## Task instructions
Word for word, set down the lines from the one that contains "ein erfülltes Familienleben" through the final line of the data; no pictures belong in the copy.

## Items from a dataset

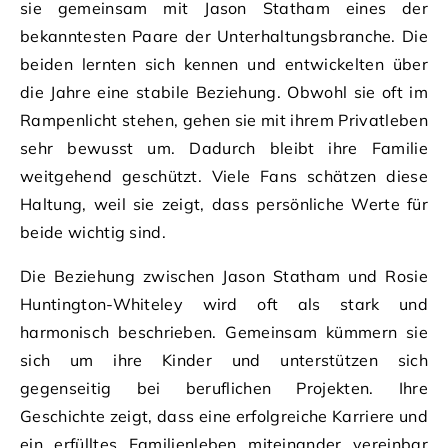
sie gemeinsam mit Jason Statham eines der
bekanntesten Paare der Unterhaltungsbranche. Die
beiden lernten sich kennen und entwickelten über
die Jahre eine stabile Beziehung. Obwohl sie oft im
Rampenlicht stehen, gehen sie mit ihrem Privatleben
sehr bewusst um. Dadurch bleibt ihre Familie
weitgehend geschützt. Viele Fans schätzen diese
Haltung, weil sie zeigt, dass persönliche Werte für
beide wichtig sind.
Die Beziehung zwischen Jason Statham und Rosie
Huntington-Whiteley wird oft als stark und
harmonisch beschrieben. Gemeinsam kümmern sie
sich um ihre Kinder und unterstützen sich
gegenseitig bei beruflichen Projekten. Ihre
Geschichte zeigt, dass eine erfolgreiche Karriere und
ein erfülltes Familienleben miteinander vereinbar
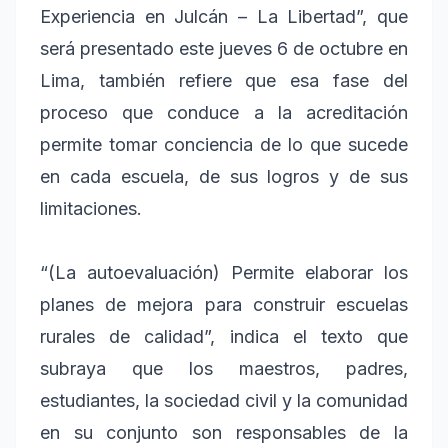
Experiencia en Julcán – La Libertad”, que
será presentado este jueves 6 de octubre en
Lima, también refiere que esa fase del
proceso que conduce a la acreditación
permite tomar conciencia de lo que sucede
en cada escuela, de sus logros y de sus
limitaciones.
“(La autoevaluación) Permite elaborar los
planes de mejora para construir escuelas
rurales de calidad”, indica el texto que
subraya que los maestros, padres,
estudiantes, la sociedad civil y la comunidad
en su conjunto son responsables de la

## Response to the exercise
ein erfülltes Familienleben miteinander vereinbar
Experiencia en Julcán – La Libertad”, que
será presentado este jueves 6 de octubre en
Lima, también refiere que esa fase del
proceso que conduce a la acreditación
permite tomar conciencia de lo que sucede
en cada escuela, de sus logros y de sus
limitaciones.
“(La autoevaluación) Permite elaborar los
planes de mejora para construir escuelas
rurales de calidad”, indica el texto que
subraya que los maestros, padres,
estudiantes, la sociedad civil y la comunidad
en su conjunto son responsables de la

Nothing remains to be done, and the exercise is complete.